Los datos del Ministerio de Trabajo indican que los parados han aumentado en 724.532 en 2020 y se acercan a los cuatro millones, el peor dato desde 2016 y la primera vez que aumenta desde 2013, y que hay algo más de 750.00 trabajadores en ERTE, aunque consuela recordar que se llegó a superar los 3,5 millones durante el confinamiento. Son las dos imágenes que mejor reflejan la ruina en el paisaje laboral que deja la pandemia, cuya devastación todavía nos acompañará algún tiempo, pero no las únicas. También se han reducido las contrataciones (en 6,5 millones, un 29%) y los cotizantes a la seguridad social (360.000 a lo largo de 2020 y 450.000 desde marzo), mientras que se han triplicado las solicitudes de prestaciones por desempleo (2,1 millones).

Los matices permiten apreciar perfiles de interés por provincias, comunidades, sectores de actividad o edad, pero los grandes trazos del problema no dejan lugar para las contemplaciones. El impacto del Covid-19 sobre el empleo en España está siendo mucho más acusado que en el resto de la Unión Europea por las características del mercado de trabajo (precariedad, temporalidad, etc.), pero sobre todo por la intensidad de la contracción de la economía.

El Gobierno se esfuerza en ofrecer explicaciones que los expertos rechazan por entender que sólo afectan a la epidermis del problema. La cifra podría, según argumentan en el ministerio, estar inflada por el requisito de inscripción en las oficinas de empleo para acceder al Ingreso Mínimo Vital o por la posibilidad, debido a la pandemia, de renovar la inscripción como parado de forma telemática. Lo cierto es que nadie culpa, en general, al gobierno de la catástrofe, pero se intuye la preocupación por lo que pueda ocurrir en 2021.

El desconocimiento de lo que se venía encima provocó errores de diagnóstico en todos los gobiernos. Puesto que se confiaba en que la vía de solución se encontraría incluso dentro de 2020, las recetas económicas ponían el énfasis en aguantar el temporal sanitario y volver a la normalidad de forma progresiva y sin excesivos traumas. Otros países apostaron por programas excepcionales de ayudas directas y fiscales, aprovechando la relajación de las reglas de competencia en la Unión Europea, mientras España prefirió los créditos de tesorería a través del ICO y los ERTE para frenar el cierre de empresas y el hundimiento del empleo. Todas han sido medidas paliativas de carácter temporal, cuya efectividad decae con el tiempo y que el desbordamiento de las previsiones ha obligado a revisar, pero nunca concebidas para atender a los que finalmente les fallen las fuerzas para volver a abrir sus puertas.

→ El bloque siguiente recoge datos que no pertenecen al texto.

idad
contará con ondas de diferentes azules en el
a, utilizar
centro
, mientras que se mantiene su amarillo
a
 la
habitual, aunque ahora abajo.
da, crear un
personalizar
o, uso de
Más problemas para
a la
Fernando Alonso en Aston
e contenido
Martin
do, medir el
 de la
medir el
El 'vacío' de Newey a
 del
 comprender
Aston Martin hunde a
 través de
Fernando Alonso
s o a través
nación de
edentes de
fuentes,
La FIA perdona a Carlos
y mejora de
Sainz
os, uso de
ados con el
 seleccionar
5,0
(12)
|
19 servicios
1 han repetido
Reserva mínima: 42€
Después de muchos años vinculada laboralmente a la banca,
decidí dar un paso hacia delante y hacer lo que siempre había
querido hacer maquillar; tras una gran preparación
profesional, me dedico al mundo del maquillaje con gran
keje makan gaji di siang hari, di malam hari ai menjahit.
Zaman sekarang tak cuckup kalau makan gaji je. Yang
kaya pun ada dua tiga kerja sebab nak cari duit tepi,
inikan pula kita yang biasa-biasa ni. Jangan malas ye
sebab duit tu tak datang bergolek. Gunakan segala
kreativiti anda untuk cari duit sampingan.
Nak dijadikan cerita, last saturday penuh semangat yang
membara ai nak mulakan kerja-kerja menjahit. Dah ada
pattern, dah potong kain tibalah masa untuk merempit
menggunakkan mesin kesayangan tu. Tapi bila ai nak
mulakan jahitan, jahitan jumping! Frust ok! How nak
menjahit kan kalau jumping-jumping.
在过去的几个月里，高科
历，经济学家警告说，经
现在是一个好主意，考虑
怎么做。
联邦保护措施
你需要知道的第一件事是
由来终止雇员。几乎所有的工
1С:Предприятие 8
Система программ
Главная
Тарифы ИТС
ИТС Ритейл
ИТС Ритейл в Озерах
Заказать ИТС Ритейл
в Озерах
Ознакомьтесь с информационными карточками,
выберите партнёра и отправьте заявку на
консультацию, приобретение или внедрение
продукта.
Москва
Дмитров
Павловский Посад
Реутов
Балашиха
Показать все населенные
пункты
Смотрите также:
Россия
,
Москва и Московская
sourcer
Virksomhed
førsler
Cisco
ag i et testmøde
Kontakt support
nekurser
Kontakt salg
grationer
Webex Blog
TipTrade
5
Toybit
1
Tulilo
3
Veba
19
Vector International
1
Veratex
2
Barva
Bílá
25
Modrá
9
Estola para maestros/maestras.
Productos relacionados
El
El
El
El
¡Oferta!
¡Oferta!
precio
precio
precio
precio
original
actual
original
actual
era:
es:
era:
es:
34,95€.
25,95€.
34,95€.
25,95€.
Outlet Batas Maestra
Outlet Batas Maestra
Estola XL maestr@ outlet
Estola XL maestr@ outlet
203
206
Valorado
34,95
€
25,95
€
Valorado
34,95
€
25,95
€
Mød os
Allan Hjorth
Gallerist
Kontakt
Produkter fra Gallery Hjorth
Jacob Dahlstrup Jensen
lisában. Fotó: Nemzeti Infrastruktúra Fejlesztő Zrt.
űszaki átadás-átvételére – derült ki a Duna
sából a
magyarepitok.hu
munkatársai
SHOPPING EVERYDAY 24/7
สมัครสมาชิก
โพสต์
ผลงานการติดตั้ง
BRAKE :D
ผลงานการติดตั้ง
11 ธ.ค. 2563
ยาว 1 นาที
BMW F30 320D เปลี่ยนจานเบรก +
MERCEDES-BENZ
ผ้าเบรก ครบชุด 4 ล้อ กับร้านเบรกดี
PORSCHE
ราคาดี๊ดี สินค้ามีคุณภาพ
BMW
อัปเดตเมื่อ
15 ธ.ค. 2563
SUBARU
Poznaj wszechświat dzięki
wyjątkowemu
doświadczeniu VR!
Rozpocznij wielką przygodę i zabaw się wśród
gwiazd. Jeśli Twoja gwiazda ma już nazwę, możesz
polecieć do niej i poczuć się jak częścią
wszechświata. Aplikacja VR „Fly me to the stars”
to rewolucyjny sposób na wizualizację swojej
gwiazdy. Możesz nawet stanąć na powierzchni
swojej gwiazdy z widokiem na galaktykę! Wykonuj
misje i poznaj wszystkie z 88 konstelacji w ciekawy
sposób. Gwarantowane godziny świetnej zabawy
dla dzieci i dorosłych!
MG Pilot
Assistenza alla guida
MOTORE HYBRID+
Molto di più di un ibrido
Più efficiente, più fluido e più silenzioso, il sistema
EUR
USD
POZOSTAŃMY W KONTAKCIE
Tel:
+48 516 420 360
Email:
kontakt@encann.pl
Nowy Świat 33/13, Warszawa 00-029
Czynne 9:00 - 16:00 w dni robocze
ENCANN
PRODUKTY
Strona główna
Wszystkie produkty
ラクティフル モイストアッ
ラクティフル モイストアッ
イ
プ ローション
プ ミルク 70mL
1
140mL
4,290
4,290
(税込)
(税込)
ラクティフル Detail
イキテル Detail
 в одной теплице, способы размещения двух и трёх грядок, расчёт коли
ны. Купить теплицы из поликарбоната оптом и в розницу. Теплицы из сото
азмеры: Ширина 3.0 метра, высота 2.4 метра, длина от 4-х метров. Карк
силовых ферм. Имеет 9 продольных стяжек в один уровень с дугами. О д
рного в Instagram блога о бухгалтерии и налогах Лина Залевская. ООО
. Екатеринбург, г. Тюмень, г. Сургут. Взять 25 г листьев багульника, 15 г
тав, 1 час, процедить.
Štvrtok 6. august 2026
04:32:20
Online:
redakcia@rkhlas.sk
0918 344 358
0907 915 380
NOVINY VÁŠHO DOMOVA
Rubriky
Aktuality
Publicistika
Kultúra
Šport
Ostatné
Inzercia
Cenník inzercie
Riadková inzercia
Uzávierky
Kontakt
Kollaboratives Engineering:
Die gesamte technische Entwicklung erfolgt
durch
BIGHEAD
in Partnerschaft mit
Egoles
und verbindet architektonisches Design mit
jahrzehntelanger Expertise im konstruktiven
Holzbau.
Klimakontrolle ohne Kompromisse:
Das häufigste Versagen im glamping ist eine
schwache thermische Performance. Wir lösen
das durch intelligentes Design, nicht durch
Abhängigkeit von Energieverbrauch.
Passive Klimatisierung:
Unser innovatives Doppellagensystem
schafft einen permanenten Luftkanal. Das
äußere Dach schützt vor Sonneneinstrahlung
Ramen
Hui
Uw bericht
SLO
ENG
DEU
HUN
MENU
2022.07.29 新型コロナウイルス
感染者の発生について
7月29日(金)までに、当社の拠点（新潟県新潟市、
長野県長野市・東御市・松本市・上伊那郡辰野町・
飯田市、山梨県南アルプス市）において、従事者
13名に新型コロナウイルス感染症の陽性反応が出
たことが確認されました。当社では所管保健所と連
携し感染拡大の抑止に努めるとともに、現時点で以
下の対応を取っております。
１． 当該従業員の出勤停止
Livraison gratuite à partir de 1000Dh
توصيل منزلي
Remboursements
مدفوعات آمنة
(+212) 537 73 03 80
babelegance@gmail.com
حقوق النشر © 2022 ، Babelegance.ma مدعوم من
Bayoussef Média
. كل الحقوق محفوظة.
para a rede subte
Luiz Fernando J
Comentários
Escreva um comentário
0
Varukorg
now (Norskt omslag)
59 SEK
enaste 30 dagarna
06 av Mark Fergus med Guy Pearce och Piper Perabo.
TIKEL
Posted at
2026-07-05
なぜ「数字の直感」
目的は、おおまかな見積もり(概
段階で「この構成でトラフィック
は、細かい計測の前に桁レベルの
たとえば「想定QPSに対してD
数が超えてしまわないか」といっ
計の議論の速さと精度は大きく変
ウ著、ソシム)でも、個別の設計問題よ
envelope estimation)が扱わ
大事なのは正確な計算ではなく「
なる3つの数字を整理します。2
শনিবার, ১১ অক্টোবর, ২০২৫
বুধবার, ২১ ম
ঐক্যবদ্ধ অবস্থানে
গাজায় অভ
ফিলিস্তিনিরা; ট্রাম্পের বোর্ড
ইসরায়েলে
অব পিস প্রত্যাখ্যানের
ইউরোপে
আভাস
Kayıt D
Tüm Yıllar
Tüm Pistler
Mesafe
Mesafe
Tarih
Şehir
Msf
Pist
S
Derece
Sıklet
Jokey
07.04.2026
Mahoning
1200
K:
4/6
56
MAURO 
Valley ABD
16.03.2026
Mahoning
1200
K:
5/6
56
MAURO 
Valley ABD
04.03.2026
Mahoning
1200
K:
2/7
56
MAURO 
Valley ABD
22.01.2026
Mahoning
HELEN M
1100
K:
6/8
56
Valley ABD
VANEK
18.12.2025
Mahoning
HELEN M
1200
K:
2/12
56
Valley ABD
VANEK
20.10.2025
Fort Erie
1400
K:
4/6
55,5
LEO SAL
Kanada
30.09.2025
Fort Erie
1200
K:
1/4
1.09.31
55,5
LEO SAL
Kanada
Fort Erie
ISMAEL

Entre los criterios de reparto de los fondos Next Generation figuraba la tasa de desempleo, pero se desconoce si el Gobierno lo mantendrá para la selección de los proyectos a financiar. El final de la pandemia dejará dos escenarios de reconstrucción. Por un lado, el de los proyectos ideales, susceptibles de recibir el beneplácito europeo. Por otro, el de la cauterización de las heridas que queden abiertas cuando se retiren los paliativos. De este último poco se dijo durante el discurso de autobombo del presidente de fin de año.